There is no dispute from me that fiber is the end all, be all of communication technologies. Love to have some to my house, but it isn’t happening soon for me or many of my rural comrades, so wireless plays an important part.
There is one important thing to keep in mind about wireless. There is a quantum leap of capacity difference between MOBILE wireless and FIXED wireless, and too many fail to make the distinction.
Mobile wireless makes substantial sacrifices in speed and performance due to the imbalanced and highly variable return path from a small antenna. There will be constant capacity issues, network overloads and complaints about service coverage on mobile data platforms forever. It has been massively overpromised and 4g/WIMAX/LTE will never be able to deliver true, usable broadband to mobile devices outside of a lab environment or an underpopulated area with few users and a strong cell site nearby. The exponential increase in demand for data and laws of physics will make it impossible to keep up with the consumer demands and expectations. Every provider’s mobile data network will suck, simply because multimedia streaming and the demand for mobile data will massively overload them.
Fixed wireless sacrifices mobility in exchange for a strong return path and a higher signal to noise ratio, which allows for higher data modulation rates and increased capacity. It is also far cheaper to deploy than mobile, highly scalable and not dependent on ridiculously expensive licensed spectrum (although fixed wireless in licensed spectrum can do some pretty amazing things). The combination of ubiquitious unlicensed fixed wireless equipment and the lower hurdles to market entry has also created a petri dish of innovation in services, business models and non-government subsidized expansion of broadband to unserved and underserved areas. Wireless middle mile is also far underrated, as 100meg/300meg and even gigabit wireless backhauls are now available for relatively sane prices and do a wonderful job of completely bypassing all of the tariffs, artifically created intraLATA crossings, facility construction delays and contractual handcuffs. There are many of the old AT&T Long Lines towers in my service area, and we have backhaul facility on several of them. They may not carry as much traffic as fiber, but they carry a lot more traffic than T1s and copper, and that is the true alternative in many of these places for the near future. Wireless middle mile doesn’t have to carry the same amount of traffic that fiber does, it just has to carry ENOUGH traffic to be better than what is already in place.

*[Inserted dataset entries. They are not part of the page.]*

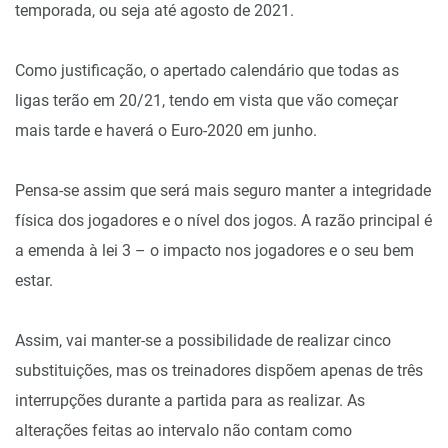
temporada, ou seja até agosto de 2021.
Como justificação, o apertado calendário que todas as
ligas terão em 20/21, tendo em vista que vão começar
mais tarde e haverá o Euro-2020 em junho.
Pensa-se assim que será mais seguro manter a integridade
física dos jogadores e o nível dos jogos. A razão principal é
a emenda à lei 3 – o impacto nos jogadores e o seu bem
estar.
Assim, vai manter-se a possibilidade de realizar cinco
substituições, mas os treinadores dispõem apenas de três
interrupções durante a partida para as realizar. As
alterações feitas ao intervalo não contam como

The innovation in mobile wireless is focused on the billing systems and marketing campaigns. This weird phenomenon of zombies who are falling all over themselves to get the latest piece of icandy, pay out the nose on a two year contract for AT&T’s awful phone/data service and only get access to apps approved by “Big Brother Jobs” kind of blows my mind. AT&T have created this sense of mass delusion that bypasses the typical person’s common sense and turns them into i-d-10-ts. Do not confuse this mess with the fixed wireless industry. One delivers usable broadband. The other delivers empty promises.
Ian L says
I agree about WiAX being a bunch of empty promises right now, though people have tested it and gotten 15 Mbps down and 5 Mbps up in some real-world situations. Does your ISP offer those speeds?
T-Mobile is launching HSPA+ service in many areas now. Speeds on their service are in excess of 5 Mbps down and 1 Mbps up. Usage is soft-capped at 5GB with throttling beyond, however I have to ask again, “Is your ISP doing 5 Mbps down to consumers at all?”
If you’re going to talk the talk then walk the walk. You can get 802.11n based equipment that can decimate mobile broadband, but unless you use it in the last mile then you can’t really trumpet fixed over mobile.
Don’t get me wrong, even in Golden, CO cell towers are inadequately backhauled, resulting in speeds below 1 Mbps on mobile broadband. However in some areas EvDO nets you 2 Mbps down and 800 kbps up, some of those areas are around here, and I can get unlimited service at that speed for $70 per month. Not exactly a night and day difference between “them” and “us.”